▶ [PROBLEM TO WORK ON] A single number is the whole answer: how many lines in this listing contain "коробов".

▶ [SUPPLIED RECORDS]
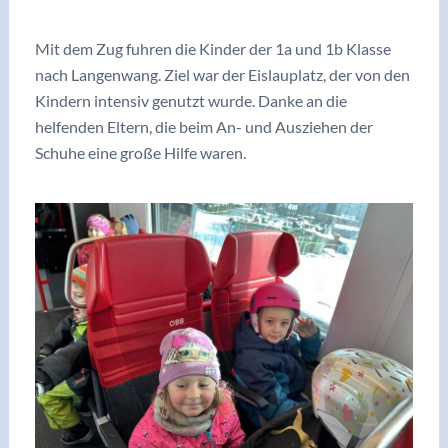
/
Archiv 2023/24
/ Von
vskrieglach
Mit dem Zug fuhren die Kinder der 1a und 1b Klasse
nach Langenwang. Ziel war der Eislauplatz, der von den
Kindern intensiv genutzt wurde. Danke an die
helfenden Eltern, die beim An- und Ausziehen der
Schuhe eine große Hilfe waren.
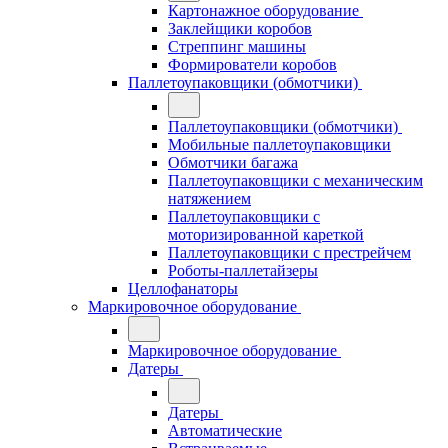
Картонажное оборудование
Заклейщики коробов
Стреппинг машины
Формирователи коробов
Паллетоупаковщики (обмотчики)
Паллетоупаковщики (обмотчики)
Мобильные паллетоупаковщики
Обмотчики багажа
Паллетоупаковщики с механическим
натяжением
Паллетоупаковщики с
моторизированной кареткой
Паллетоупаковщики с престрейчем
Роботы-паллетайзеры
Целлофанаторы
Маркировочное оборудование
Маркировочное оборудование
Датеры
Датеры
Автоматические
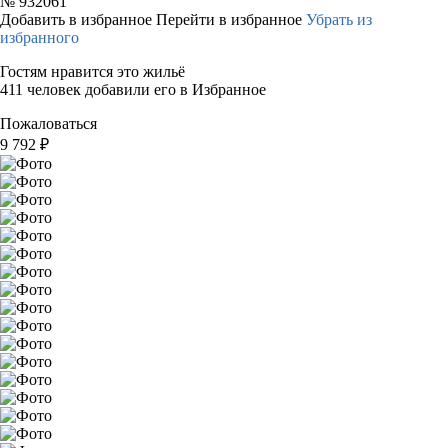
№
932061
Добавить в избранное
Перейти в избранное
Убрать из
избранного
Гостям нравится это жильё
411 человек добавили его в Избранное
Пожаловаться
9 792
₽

--

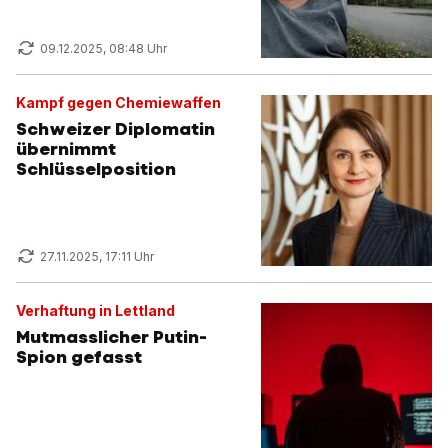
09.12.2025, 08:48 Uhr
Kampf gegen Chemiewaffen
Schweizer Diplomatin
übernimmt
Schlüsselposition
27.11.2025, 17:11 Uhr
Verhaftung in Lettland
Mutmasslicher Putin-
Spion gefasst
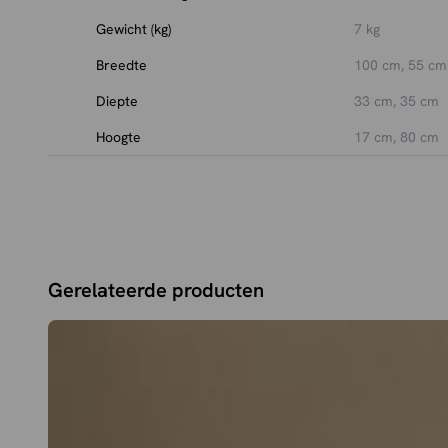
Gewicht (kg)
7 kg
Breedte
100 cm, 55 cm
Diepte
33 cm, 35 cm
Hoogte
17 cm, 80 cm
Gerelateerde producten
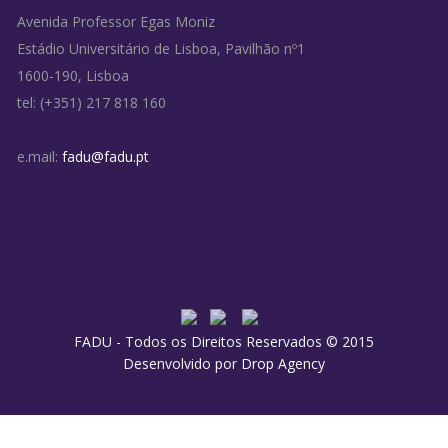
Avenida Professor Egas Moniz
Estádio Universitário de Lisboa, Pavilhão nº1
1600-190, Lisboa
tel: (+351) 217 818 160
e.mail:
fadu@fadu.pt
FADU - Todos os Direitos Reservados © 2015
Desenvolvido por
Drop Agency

▶ [RESULT OF THIS EXERCISE] 2